In The Dip, Mr. Godin has broken through his dip and avoided both of those problems. This book is only slightly longer than it needed to be. It has excellent advice on how to tell the difference between future potential and lack of opportunity. The point about disproportionate rewards is also well developed.
Nice going, Mr. Godin!
When to quit "the wrong stuff" at "the right time"
It is impossible to ignore what Seth Godin has to say and how he says it. That's remarkable. In this small volume (only 80 pages and about the size of a greeting card), Godin shares some LARGE ideas, one of which is indicated in the title of my review. Here is a cluster of Godinesque observations:
All our successes are the same. All our failures, too.
We succeed when we do something remarkable.
We fail when we give up too soon.
We succeed when we are the best in the world at what we do.
We fail when we get distracted by tasks we don't have the guts to quick.
Quit the wrong stuff.
Stick with the right stuff.
Have the guts to do one or the other.
In 1963, Peter Drucker made an assertion with which Seth Godin presumably agrees: "There is surely nothing quite so useless as doing with great efficiency what should not be done at all."
Both Drucker and Grodin are diehard pragmatists. My guess (only a guess) is that each learned lessons of greatest value to them from their failures rather than from their successes, that both of them (at least occasionally) felt like giving up and sometimes did, making a bad decision by quitting "the right stuff" or sticking with "the wrong stuff."
I presume to offer an example of what Godin seems to have in mind. All of us begin each day with the best of intentions. Let's say our objective is to produce more and better results in less time. OK, that's a worthy objective. Then let's say, that doesn't happen. Perhaps how we pursue the objective isn't working but we don't quit our method. (Albert Einstein once suggested that insanity is "doing the same thing over and over again and expecting different results.") Or let's say that our method is the right one but we are impatient with the immediate results, quit on that method, and try another.
Here's the challenge: When encountering what Godin characterizes as "the Dip" (i.e. a temporary setback which creates a "moment of truth"), know the difference(s) between "the right stuff" and "the wrong stuff" and proceed accordingly.
So many decisions in life are gambles (i.e. "knowing when to hold and when to fold") in that they must be made without complete information and thus require a combination of knowledge, judgment, instinct, and faith.
A careful reading of Godin's book will increase the reader's knowledge and improve her or his judgment.
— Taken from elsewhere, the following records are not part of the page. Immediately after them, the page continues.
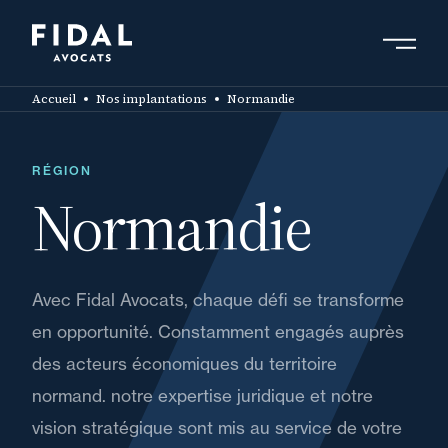
Aller
au
contenu
Rechercher un mot clé, un professionnel ....
principal
Accueil
Nos implantations
Normandie
RÉGION
Normandie
Avec Fidal Avocats, chaque défi se transforme
en opportunité. Constamment engagés auprès
des acteurs économiques du territoire
normand. notre expertise juridique et notre
vision stratégique sont mis au service de votre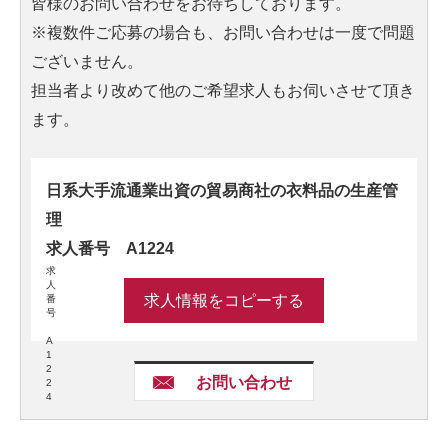
皆様のお問い合わせをお待ちしております。
※複数件ご応募の場合も、お問い合わせは一度で問題
ございません。
担当者より改めて他のご希望求人もお伺いさせて頂き
ます。
日系大手流通業出資の貿易商社の衣料品の生産管
理
求人番号 A1224
求
人
求人情報をコピーする
番
号
A
1
2
お問い合わせ
2
4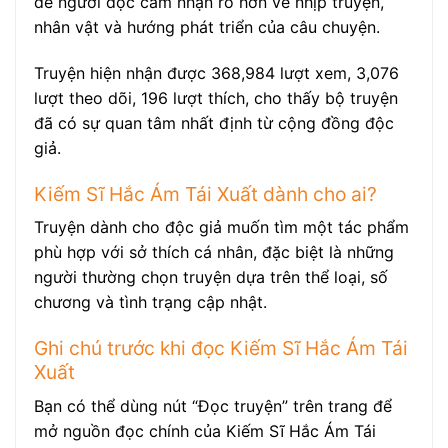
để người đọc cảm nhận rõ hơn về nhịp truyện,
nhân vật và hướng phát triển của câu chuyện.
Truyện hiện nhận được 368,984 lượt xem, 3,076
lượt theo dõi, 196 lượt thích, cho thấy bộ truyện
đã có sự quan tâm nhất định từ cộng đồng độc
giả.
Kiếm Sĩ Hắc Ám Tái Xuất dành cho ai?
Truyện dành cho độc giả muốn tìm một tác phẩm
phù hợp với sở thích cá nhân, đặc biệt là những
người thường chọn truyện dựa trên thể loại, số
chương và tình trạng cập nhật.
Ghi chú trước khi đọc Kiếm Sĩ Hắc Ám Tái
Xuất
Bạn có thể dùng nút “Đọc truyện” trên trang để
mở nguồn đọc chính của Kiếm Sĩ Hắc Ám Tái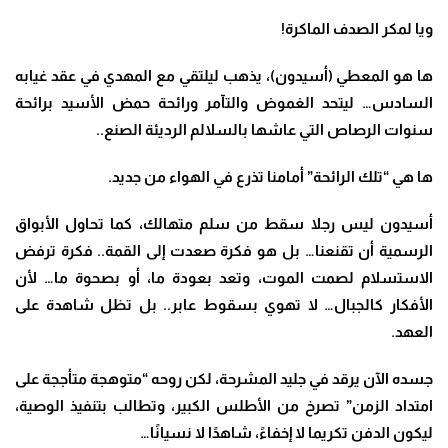
ويا لمكر الصدف الماكرة
!
ها هو المعطي (أسيدون)، يذهب ليلتقي مع المهدي في عقد غيابه
السادس… ليتحد الغموض والتآمر ورائحة حمض الأسيد برائحة
سنوات الرصاص التي عاشها بالسلالم الرديئة الصنع..
ها هي “تلك الرائحة” أمامنا تذرع في الهواء من جديد
.
أسيدون ليس رجلا سقط من سلم متهالك، كما تحاول الأبواق
الرسمية أن تقنعنا… بل هو فكرة صعدت إلى القمة.. فكرة ترفض
الاستسلام لصمت الموت، وتعد بعودة ما، أو بصحوة ما… لأن
الأفكار كالجبال… لا تهوي بسقوط عابر.. بل تظل شاهدة على
العهد
.
جسده الآن يرقد في جليد المشرحة، لكن روحه “متوهجة متأججة على
امتداد الزمن” تصرخ من الأطلس الكبير، وتطالب بتنفيذ الوصية،
ليكون الدفن تكريما لا إخفاءً، شاهدًا لا نسيانًا…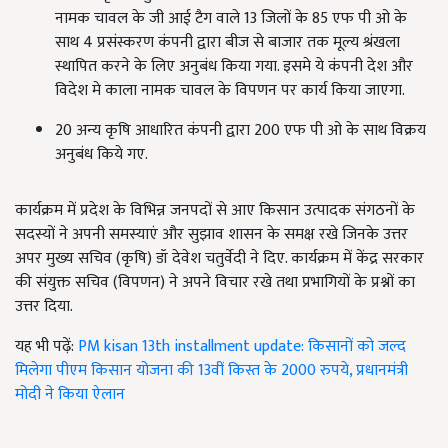
नामक चावल के जी आई टैग वाले 13 जिलों के 85 एफ पी ओ के
साथ 4 प्रसंस्करण कंपनी द्वारा बीज से बाजार तक मूल्य श्रंखला
स्थापित करने के लिए अनुबंध किया गया. इसमे ये कंपनी देश और
विदेश मे काला नामक चावल के विपणन पर कार्य किया जाएगा.
20 अन्य कृषि आधारित कंपनी द्वारा 200 एफ पी ओ के साथ विक्रय
अनुबंध किये गए.
कार्यक्रम में प्रदेश के विभिन्न जनपदों से आए किसान उत्पादक संगठनों के
सदस्यों ने अपनी समस्याएं और सुझाव शासन के समक्ष रखे जिनके उत्तर
अपर मुख्य सचिव (कृषि) डॉ देवेश चतुर्वेदी ने दिए. कार्यक्रम में केंद्र सरकार
की संयुक्त सचिव (विपणन) ने अपने विचार रखे तथा प्रभागियों के प्रश्नों का
उत्तर दिया.
यह भी पढ़ें:
PM kisan 13th installment update: किसानों को जल्द
मिलेगा पीएम किसान योजना की 13वीं किस्त के 2000 रुपये, प्रधानमंत्री
मोदी ने किया ऐलान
He helps his reader to answer questions such as these:
"Is this a Dip, a Cliff, or a Cul-de-Sac?
"If it's a Cul-de-Sac, how can I manage it into a Dip?"
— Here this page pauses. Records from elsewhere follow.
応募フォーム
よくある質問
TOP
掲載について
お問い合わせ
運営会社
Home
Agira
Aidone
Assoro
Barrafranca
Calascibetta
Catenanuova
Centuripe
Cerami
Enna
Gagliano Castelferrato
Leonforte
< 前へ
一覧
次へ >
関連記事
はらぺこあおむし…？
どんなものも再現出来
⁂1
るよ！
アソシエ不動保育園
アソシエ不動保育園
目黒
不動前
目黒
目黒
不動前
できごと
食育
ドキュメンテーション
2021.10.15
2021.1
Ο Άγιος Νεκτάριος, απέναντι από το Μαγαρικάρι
"Is my persistence going to pay off in the long run?"
"When should I quit? I need to know now, not when I'm in the middle of it, and not when part of me is begging to quit."
"If I'm going to quit anyway, will it increase my ability to get through the Dip on something more important?"
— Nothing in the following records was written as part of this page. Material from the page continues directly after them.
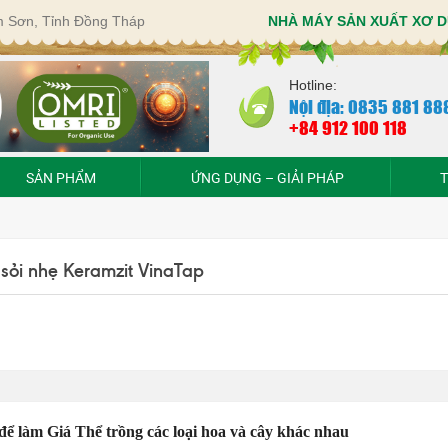
im Sơn, Tỉnh Đồng Tháp
NHÀ MÁY SẢN XUẤT XƠ D
Hotline:
Nội địa: 0835 881 88
+84 912 100 118
SẢN PHẨM
ỨNG DỤNG – GIẢI PHÁP
T
 sỏi nhẹ Keramzit VinaTap
 để làm Giá Thể trồng các loại hoa và cây khác nhau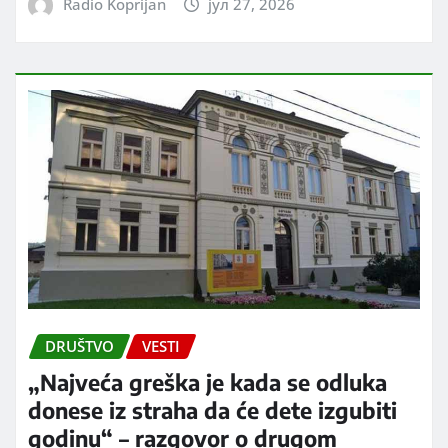
Radio Koprijan
јул 27, 2026
DRUŠTVO
VESTI
„Najveća greška je kada se odluka
donese iz straha da će dete izgubiti
godinu“ – razgovor o drugom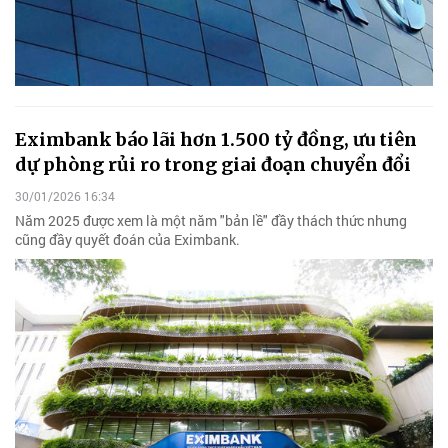
Eximbank báo lãi hơn 1.500 tỷ đồng, ưu tiên
dự phòng rủi ro trong giai đoạn chuyển đổi
30/01/2026 16:34
Năm 2025 được xem là một năm "bản lề" đầy thách thức nhưng
cũng đầy quyết đoán của Eximbank.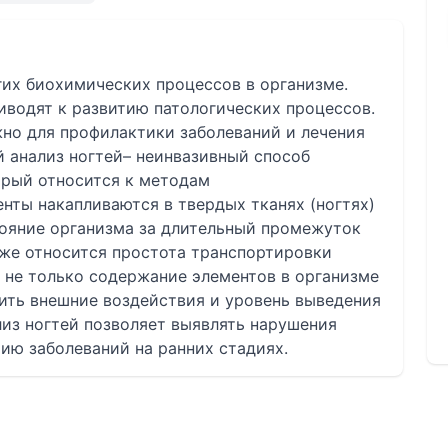
гих биохимических процессов в организме.
иводят к развитию патологических процессов.
жно для профилактики заболеваний и лечения
 анализ ногтей– неинвазивный способ
орый относится к методам
нты накапливаются в твердых тканях (ногтях)
тояние организма за длительный промежуток
же относится простота транспортировки
 не только содержание элементов в организме
нить внешние воздействия и уровень выведения
лиз ногтей позволяет выявлять нарушения
ию заболеваний на ранних стадиях.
Finding correct answers to questions such as these may not sharpen one's instincts (although I suspect they could) but the answers will at least strengthen one's faith in the correctness of the decision, whatever that decision may be, when the next Dip occurs.
A great little book
I have already lent this book to a friend who would benefit from it more than me. I had been offering advice about quitting a venture (which was possibly going to drain all their time and energy) and this book gave me the back-up I needed... in black and white.
It's all commonsense, but like all things like this, sometimes you just need a stranger to shed a little light on thigs, and say it how it is.
another enjoyable, short book from Mr Godin.
I would recommend you read this on a train, if you're on the way to a project meeting that you're hearts just not in!